Davalı taraf yanıt dilekçesinde 2009 yılı yerel seçimleri hazırlığı kapsamında kesinlikle bir konser organizasyonu yapılmadığını, davacı tarafça gerçekleştirilen etkinliğin bir parti organizasyonu olup 2009 yerel seçimlerinde aday olan tüm şahısların ve parti temsilcilerinin katıldığı bir etkinlik olduğunu, davacının şahsi organizasyonu olmadığını beyan ederek davanın reddine karar verilmesini dilemiştir.
Taraflar arasında yazılı bir sözleşme bulunmamaktadır. Ancak akdî ilişkinin varlığı davalının yanıt dilekçesi ve tüm dosya kapsamı ile açıklık kazanmıştır.
Yanlar arasındaki temel uyuşmazlık iş bedeli noktasında toplanmaktadır. Yerel mahkemede yapılan yargılama sürecinde tarafların göstermiş oldukları kanıtlar toplanmış, tanıklar dinlenmiş, 21.03.2012 ve 07.06.2012 tarihli oturumlarda oluşturulan ara kararları uyarınca dosya ve defterler üzerinden inceleme yapılması için .........., ...... ve ............ bilirkişi olarak tayin edilmişlerdir.
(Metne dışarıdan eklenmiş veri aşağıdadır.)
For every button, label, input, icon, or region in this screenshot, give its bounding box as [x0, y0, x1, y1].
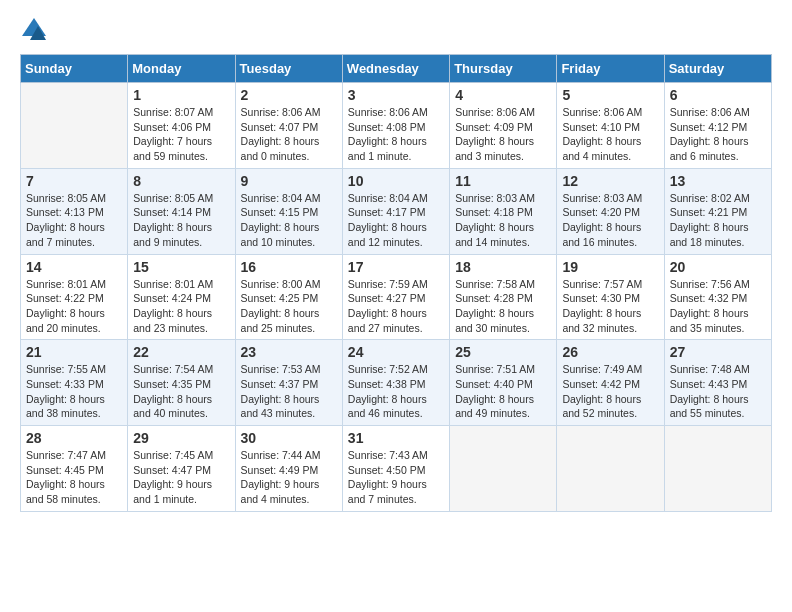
- day-detail: Sunrise: 7:56 AMSunset: 4:32 PMDaylight:…: [670, 277, 766, 336]
- header-day-wednesday: Wednesday: [342, 55, 449, 83]
- day-detail: Sunrise: 8:04 AMSunset: 4:17 PMDaylight:…: [348, 191, 444, 250]
- calendar-cell: 21Sunrise: 7:55 AMSunset: 4:33 PMDayligh…: [21, 340, 128, 426]
- day-number: 31: [348, 430, 444, 446]
- calendar-cell: [450, 426, 557, 512]
- day-detail: Sunrise: 7:57 AMSunset: 4:30 PMDaylight:…: [562, 277, 658, 336]
- day-detail: Sunrise: 8:06 AMSunset: 4:08 PMDaylight:…: [348, 105, 444, 164]
- day-number: 16: [241, 259, 337, 275]
- calendar-cell: 27Sunrise: 7:48 AMSunset: 4:43 PMDayligh…: [664, 340, 771, 426]
- header-day-friday: Friday: [557, 55, 664, 83]
- calendar-cell: 13Sunrise: 8:02 AMSunset: 4:21 PMDayligh…: [664, 168, 771, 254]
- calendar-cell: 20Sunrise: 7:56 AMSunset: 4:32 PMDayligh…: [664, 254, 771, 340]
- day-number: 8: [133, 173, 229, 189]
- day-number: 11: [455, 173, 551, 189]
- calendar-cell: 10Sunrise: 8:04 AMSunset: 4:17 PMDayligh…: [342, 168, 449, 254]
- header-row: SundayMondayTuesdayWednesdayThursdayFrid…: [21, 55, 772, 83]
- day-detail: Sunrise: 8:04 AMSunset: 4:15 PMDaylight:…: [241, 191, 337, 250]
- day-number: 29: [133, 430, 229, 446]
- day-detail: Sunrise: 8:05 AMSunset: 4:13 PMDaylight:…: [26, 191, 122, 250]
- day-number: 1: [133, 87, 229, 103]
- day-number: 2: [241, 87, 337, 103]
- day-detail: Sunrise: 8:06 AMSunset: 4:07 PMDaylight:…: [241, 105, 337, 164]
- day-number: 3: [348, 87, 444, 103]
- calendar-cell: 14Sunrise: 8:01 AMSunset: 4:22 PMDayligh…: [21, 254, 128, 340]
- day-number: 18: [455, 259, 551, 275]
- day-detail: Sunrise: 8:06 AMSunset: 4:09 PMDaylight:…: [455, 105, 551, 164]
- calendar-cell: 28Sunrise: 7:47 AMSunset: 4:45 PMDayligh…: [21, 426, 128, 512]
- calendar-cell: [557, 426, 664, 512]
- day-detail: Sunrise: 7:55 AMSunset: 4:33 PMDaylight:…: [26, 362, 122, 421]
- header-day-thursday: Thursday: [450, 55, 557, 83]
- day-number: 22: [133, 344, 229, 360]
- day-detail: Sunrise: 8:06 AMSunset: 4:12 PMDaylight:…: [670, 105, 766, 164]
- day-detail: Sunrise: 7:48 AMSunset: 4:43 PMDaylight:…: [670, 362, 766, 421]
- calendar-cell: 5Sunrise: 8:06 AMSunset: 4:10 PMDaylight…: [557, 83, 664, 169]
- day-detail: Sunrise: 8:02 AMSunset: 4:21 PMDaylight:…: [670, 191, 766, 250]
- day-number: 28: [26, 430, 122, 446]
- week-row-4: 21Sunrise: 7:55 AMSunset: 4:33 PMDayligh…: [21, 340, 772, 426]
- day-number: 26: [562, 344, 658, 360]
- logo: [20, 16, 52, 44]
- week-row-1: 1Sunrise: 8:07 AMSunset: 4:06 PMDaylight…: [21, 83, 772, 169]
- day-detail: Sunrise: 7:51 AMSunset: 4:40 PMDaylight:…: [455, 362, 551, 421]
- day-number: 15: [133, 259, 229, 275]
- day-number: 20: [670, 259, 766, 275]
- day-detail: Sunrise: 7:54 AMSunset: 4:35 PMDaylight:…: [133, 362, 229, 421]
- calendar-cell: 22Sunrise: 7:54 AMSunset: 4:35 PMDayligh…: [128, 340, 235, 426]
- calendar-cell: 17Sunrise: 7:59 AMSunset: 4:27 PMDayligh…: [342, 254, 449, 340]
- calendar-cell: 9Sunrise: 8:04 AMSunset: 4:15 PMDaylight…: [235, 168, 342, 254]
- day-number: 23: [241, 344, 337, 360]
- day-number: 14: [26, 259, 122, 275]
- header: [20, 16, 772, 44]
- calendar-cell: 6Sunrise: 8:06 AMSunset: 4:12 PMDaylight…: [664, 83, 771, 169]
- calendar-cell: 19Sunrise: 7:57 AMSunset: 4:30 PMDayligh…: [557, 254, 664, 340]
- day-number: 30: [241, 430, 337, 446]
- calendar-cell: 7Sunrise: 8:05 AMSunset: 4:13 PMDaylight…: [21, 168, 128, 254]
- day-detail: Sunrise: 8:00 AMSunset: 4:25 PMDaylight:…: [241, 277, 337, 336]
- day-number: 10: [348, 173, 444, 189]
- day-detail: Sunrise: 8:03 AMSunset: 4:20 PMDaylight:…: [562, 191, 658, 250]
- day-detail: Sunrise: 7:58 AMSunset: 4:28 PMDaylight:…: [455, 277, 551, 336]
- calendar-cell: [664, 426, 771, 512]
- calendar-cell: 30Sunrise: 7:44 AMSunset: 4:49 PMDayligh…: [235, 426, 342, 512]
- calendar-cell: 16Sunrise: 8:00 AMSunset: 4:25 PMDayligh…: [235, 254, 342, 340]
- day-detail: Sunrise: 8:05 AMSunset: 4:14 PMDaylight:…: [133, 191, 229, 250]
- logo-icon: [20, 16, 48, 44]
- calendar-cell: 4Sunrise: 8:06 AMSunset: 4:09 PMDaylight…: [450, 83, 557, 169]
- day-number: 5: [562, 87, 658, 103]
- calendar-cell: 24Sunrise: 7:52 AMSunset: 4:38 PMDayligh…: [342, 340, 449, 426]
- day-number: 7: [26, 173, 122, 189]
- header-day-tuesday: Tuesday: [235, 55, 342, 83]
- calendar-table: SundayMondayTuesdayWednesdayThursdayFrid…: [20, 54, 772, 512]
- day-detail: Sunrise: 7:43 AMSunset: 4:50 PMDaylight:…: [348, 448, 444, 507]
- day-number: 21: [26, 344, 122, 360]
- calendar-cell: 12Sunrise: 8:03 AMSunset: 4:20 PMDayligh…: [557, 168, 664, 254]
- calendar-cell: 8Sunrise: 8:05 AMSunset: 4:14 PMDaylight…: [128, 168, 235, 254]
- week-row-5: 28Sunrise: 7:47 AMSunset: 4:45 PMDayligh…: [21, 426, 772, 512]
- day-number: 6: [670, 87, 766, 103]
- day-number: 13: [670, 173, 766, 189]
- day-number: 19: [562, 259, 658, 275]
- day-detail: Sunrise: 7:45 AMSunset: 4:47 PMDaylight:…: [133, 448, 229, 507]
- header-day-sunday: Sunday: [21, 55, 128, 83]
- day-detail: Sunrise: 7:49 AMSunset: 4:42 PMDaylight:…: [562, 362, 658, 421]
- day-detail: Sunrise: 7:59 AMSunset: 4:27 PMDaylight:…: [348, 277, 444, 336]
- day-detail: Sunrise: 7:52 AMSunset: 4:38 PMDaylight:…: [348, 362, 444, 421]
- week-row-2: 7Sunrise: 8:05 AMSunset: 4:13 PMDaylight…: [21, 168, 772, 254]
- header-day-saturday: Saturday: [664, 55, 771, 83]
- calendar-cell: 26Sunrise: 7:49 AMSunset: 4:42 PMDayligh…: [557, 340, 664, 426]
- day-detail: Sunrise: 8:01 AMSunset: 4:24 PMDaylight:…: [133, 277, 229, 336]
- day-detail: Sunrise: 8:01 AMSunset: 4:22 PMDaylight:…: [26, 277, 122, 336]
- calendar-cell: 1Sunrise: 8:07 AMSunset: 4:06 PMDaylight…: [128, 83, 235, 169]
- calendar-cell: 15Sunrise: 8:01 AMSunset: 4:24 PMDayligh…: [128, 254, 235, 340]
- day-number: 9: [241, 173, 337, 189]
- day-detail: Sunrise: 8:07 AMSunset: 4:06 PMDaylight:…: [133, 105, 229, 164]
- day-detail: Sunrise: 7:53 AMSunset: 4:37 PMDaylight:…: [241, 362, 337, 421]
- calendar-cell: 23Sunrise: 7:53 AMSunset: 4:37 PMDayligh…: [235, 340, 342, 426]
- calendar-cell: [21, 83, 128, 169]
- calendar-cell: 11Sunrise: 8:03 AMSunset: 4:18 PMDayligh…: [450, 168, 557, 254]
- calendar-cell: 29Sunrise: 7:45 AMSunset: 4:47 PMDayligh…: [128, 426, 235, 512]
- calendar-cell: 3Sunrise: 8:06 AMSunset: 4:08 PMDaylight…: [342, 83, 449, 169]
- day-number: 17: [348, 259, 444, 275]
- day-number: 4: [455, 87, 551, 103]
Ancak dosya üzerinden inceleme yapılıp anılan üç kişilik bilirkişi heyetinden rapor alınması gerekirken dosya tayin edilen bilirkişilerden ............ ile .........."ya tevdi edilmiş bu bilirkişilerce düzenlenen rapor hükme esas kabul edilerek davanın kısmen kabulüne karar verilmiştir. Oysa bilirkişi incelemesine ilişkin düzenleme işin yapıldığı ve dava tarihinde yürürlükte bulunan 1086 sayılı HUMK"nın 275-286. maddeleri arasında yer almıştır. Bu hükümlere göre bir olayın çözümünde birden fazla kişinin görüşüne başvurulması olanaklı ise de, yasada her bir bilirkişinin ayrı ayrı rapor vereceklerine dair bir hüküm bulunmamaktadır. Zira birden fazla bilirkişi atamasındaki amaç; bilirkişilerin aralarında görüşüp konuyu birlikte tartışabilmelerini sağlamaktır. Kuşku yok ki azınlıkta kalan bilirkişi oy ve görüşünü muhalefet yazmak sureti ile bildirebilir.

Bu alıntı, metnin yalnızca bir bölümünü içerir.